Designing Proteins for Dummies

Last week, I decided to participate in Adaptyv’s Protein Design competition. Having some vague exposure to protein models on Twitter, I thought it would be helpful to actually try my hand at designing a protein from scratch. The competition was a good excuse / incentive to invest the time into learning how it worked under the hood.

How do people use protein models?

In 2023, we saw the first generative protein models, which were able to generate new proteins from scratch, just like how an LLM generates text. These models are generally diffusion-based, like many of the image generation models such as Stable Diffusion. The most famous of these models is RFDiffusion, which was created by Nobel Laureate David Baker and his lab. RFDiffusion takes a protein structure as an input, and it generates another protein that attaches to the input, called a binder. RFDiffusion doesn’t immediately generate a fully formed 3D structure though – it only generates a backbone, which is the “basic structure” of a protein.

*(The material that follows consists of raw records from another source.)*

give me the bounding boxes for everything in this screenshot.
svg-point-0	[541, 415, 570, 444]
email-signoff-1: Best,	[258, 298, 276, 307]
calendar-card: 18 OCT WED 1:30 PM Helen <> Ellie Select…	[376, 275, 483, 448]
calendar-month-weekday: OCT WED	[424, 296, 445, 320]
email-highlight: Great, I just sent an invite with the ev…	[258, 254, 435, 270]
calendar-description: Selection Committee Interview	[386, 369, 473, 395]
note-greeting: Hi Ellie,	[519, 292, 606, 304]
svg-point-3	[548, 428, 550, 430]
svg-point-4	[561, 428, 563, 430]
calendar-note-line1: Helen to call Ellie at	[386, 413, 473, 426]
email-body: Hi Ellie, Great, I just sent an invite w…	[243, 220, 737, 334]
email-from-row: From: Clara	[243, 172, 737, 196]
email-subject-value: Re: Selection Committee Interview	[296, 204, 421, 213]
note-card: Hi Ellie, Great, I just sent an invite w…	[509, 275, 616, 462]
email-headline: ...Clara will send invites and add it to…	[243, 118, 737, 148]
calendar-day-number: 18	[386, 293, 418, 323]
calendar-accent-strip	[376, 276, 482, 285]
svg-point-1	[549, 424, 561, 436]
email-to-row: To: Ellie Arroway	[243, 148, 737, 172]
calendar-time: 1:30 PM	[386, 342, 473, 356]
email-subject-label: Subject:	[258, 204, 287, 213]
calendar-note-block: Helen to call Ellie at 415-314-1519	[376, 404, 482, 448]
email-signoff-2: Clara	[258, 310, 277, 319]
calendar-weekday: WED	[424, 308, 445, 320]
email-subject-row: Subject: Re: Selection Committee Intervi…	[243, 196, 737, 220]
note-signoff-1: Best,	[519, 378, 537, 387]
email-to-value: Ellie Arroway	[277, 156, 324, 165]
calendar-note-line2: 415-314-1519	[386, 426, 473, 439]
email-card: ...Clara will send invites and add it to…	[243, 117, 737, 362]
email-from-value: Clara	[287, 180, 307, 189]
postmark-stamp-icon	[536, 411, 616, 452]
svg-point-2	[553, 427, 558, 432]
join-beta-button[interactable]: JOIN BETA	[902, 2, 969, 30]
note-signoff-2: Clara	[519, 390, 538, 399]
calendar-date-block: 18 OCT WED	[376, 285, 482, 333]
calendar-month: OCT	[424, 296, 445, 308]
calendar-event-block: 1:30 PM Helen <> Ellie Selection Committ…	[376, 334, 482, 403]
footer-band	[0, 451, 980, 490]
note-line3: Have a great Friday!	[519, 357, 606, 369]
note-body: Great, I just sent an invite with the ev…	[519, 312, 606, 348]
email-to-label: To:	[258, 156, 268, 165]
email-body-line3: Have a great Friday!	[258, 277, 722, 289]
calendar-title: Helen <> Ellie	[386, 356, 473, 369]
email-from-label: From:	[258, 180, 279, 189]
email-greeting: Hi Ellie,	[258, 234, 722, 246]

To get the full structure of the protein, we use a different protein model called ProteinMPNN, which “fills in” the backbone with compatible amino acids that adhere to the backbone that was provided as input. ProteinMPNN lets us go from 3D backbone → string of amino acids, like “SIDERWWTTD…”, which is also known as a protein sequence.

Finally, we use AlphaFold (AF) to check the validity of this sequence. AF takes a protein sequence and outputs a 3D structure of that protein, as well as a confidence score. People use AF to check how “valid” a protein sequence is, because if it outputs a 3D structure with very low confidence, we have a strong reason to believe that the original sequence was implausible in the first place.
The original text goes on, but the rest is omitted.